* [Material for this task]:
━━━━━━
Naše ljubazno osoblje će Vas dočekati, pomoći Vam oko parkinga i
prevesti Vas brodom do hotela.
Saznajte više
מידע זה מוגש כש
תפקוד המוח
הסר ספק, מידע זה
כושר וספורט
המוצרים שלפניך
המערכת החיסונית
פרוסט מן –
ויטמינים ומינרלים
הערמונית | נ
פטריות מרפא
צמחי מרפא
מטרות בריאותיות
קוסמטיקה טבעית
━━━━━━
* [What the task requires]:
Exact copy required. Repeat the material above in full.

* [Result of this task]:
Naše ljubazno osoblje će Vas dočekati, pomoći Vam oko parkinga i
prevesti Vas brodom do hotela.
Saznajte više
מידע זה מוגש כש
תפקוד המוח
הסר ספק, מידע זה
כושר וספורט
המוצרים שלפניך
המערכת החיסונית
פרוסט מן –
ויטמינים ומינרלים
הערמונית | נ
פטריות מרפא
צמחי מרפא
מטרות בריאותיות
קוסמטיקה טבעית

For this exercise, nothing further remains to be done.